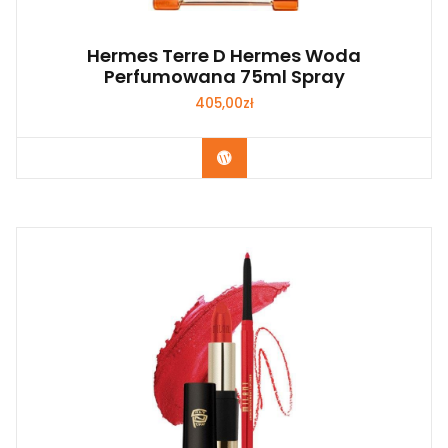
Hermes Terre D Hermes Woda
Perfumowana 75ml Spray
405,00
zł
Zobacz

----

▸ What to work on
What is needed is a verbatim transcription of the records, minus the pictures.

▸ Solution to the exercise
Hermes Terre D Hermes Woda
Perfumowana 75ml Spray
405,00
zł
Zobacz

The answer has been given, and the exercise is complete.